Eine geläufige Vorstellung einer fotografischen Kampagne ist die archäologische oder kunsthistorische Fotokampagne, die zur Erforschung und systematischen Dokumentation von Kunst- und Bauwerken dient.[5] Das speziell für das Fach angefertigte Bildmaterial und die Zugänglichkeit darauf hatte enormen Einfluss auf die Methoden und Sehweisen – bis heute ist es als wissenschaftliches Werkzeug im Einsatz. Die älteste Kampagne war in dieser Hinsicht die „Mission Héliographique“, in der ab 1851 fünf Fotografen, darunter Hyppolyte Bayard, Gustave Le Gray und Henry Le Sec, durch Frankreich reisten und die bedeutendsten materiellen Kulturdenkmäler mit der Kamera dokumentierten.[6] Die Inhalte von Kampagnen spiegeln einerseits Forschungsinteressen wider, sie erschließen aber auch unerforschtes oder vom Verfall bedrohtes Terrain. Oftmals sind die in Kampagnen erschlossenen Kulturgüter die einzigen visuellen Zeugnisse: Kulturelles Erbe lässt sich nicht immer schützen.

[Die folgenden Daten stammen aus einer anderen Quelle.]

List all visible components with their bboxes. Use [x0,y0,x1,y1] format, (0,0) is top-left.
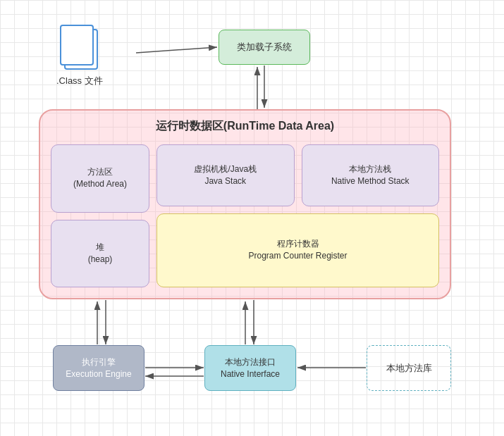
native-interface-label: 本地方法接口Native Interface [221,356,280,380]
left-col: 方法区(Method Area) 堆(heap) [51,144,149,287]
class-file-icon [60,25,99,70]
right-col: 虚拟机栈/Java栈Java Stack 本地方法栈Native Method … [156,144,439,287]
svg-line-3 [136,47,217,53]
method-area-box: 方法区(Method Area) [51,144,149,213]
method-area-label: 方法区(Method Area) [73,166,127,190]
native-lib-box: 本地方法库 [367,345,451,391]
heap-box: 堆(heap) [51,220,149,288]
nativestack-label: 本地方法栈Native Method Stack [331,163,410,187]
runtime-title: 运行时数据区(RunTime Data Area) [40,111,450,134]
javastack-box: 虚拟机栈/Java栈Java Stack [156,144,295,206]
class-file-label: .Class 文件 [56,75,103,87]
diagram: .Class 文件 类加载子系统 运行时数据区(RunTime Data Are… [0,0,504,436]
native-interface-box: 本地方法接口Native Interface [204,345,296,391]
heap-label: 堆(heap) [88,242,113,266]
native-lib-label: 本地方法库 [386,362,432,375]
javastack-label: 虚拟机栈/Java栈Java Stack [194,163,257,187]
runtime-inner: 方法区(Method Area) 堆(heap) 虚拟机栈/Java栈Java … [51,144,439,287]
exec-engine-label: 执行引擎Execution Engine [66,356,131,380]
classloader-label: 类加载子系统 [237,41,292,54]
classloader-box: 类加载子系统 [219,30,310,65]
counter-box: 程序计数器Program Counter Register [156,213,439,288]
exec-engine-box: 执行引擎Execution Engine [53,345,145,391]
class-file: .Class 文件 [56,25,103,87]
nativestack-box: 本地方法栈Native Method Stack [302,144,440,206]
right-top: 虚拟机栈/Java栈Java Stack 本地方法栈Native Method … [156,144,439,206]
runtime-box: 运行时数据区(RunTime Data Area) 方法区(Method Are… [39,109,451,299]
counter-label: 程序计数器Program Counter Register [248,238,347,262]
file-page-front [60,25,94,66]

Susan Sontag beschrieb 1977 in Hinblick auf die städtebaulichen Umstrukturierungen ab Mitte des 19. Jahrhunderts in Paris, dass die Fotografie in einem Moment die Welt abzubilden begann, als sie sich rapide veränderte: „Wie die toten Angehörigen und Freunde im Familienalbum, deren Präsenz ein wenig von der Angst und Reue vertreibt, die ihr Hinscheiden ausgelöst hat, verschaffen uns Fotos von abgerissenen Stadtvierteln […] eine auf Taschenformat geschrumpfte Beziehung zur Vergangenheit.“[7] Was Sontag neben dem Betonen der Bewahrungs- und Schutzfunktion auch anspricht, ist die damit einhergehende Mobilität des fotografischen Bildes. Die Zirkulation der Bilder, die mit Fotokampagnen in einem besonderen Maße einhergeht, konfrontiert uns in Archiven und Sammlungen mit einer nachdrücklichen Verantwortung im Umgang mit den Quellen. Mit der Institutionalisierung von Fächern wie der Kunstgeschichte ging auch eine Institutionalisierung von Fotografien einher.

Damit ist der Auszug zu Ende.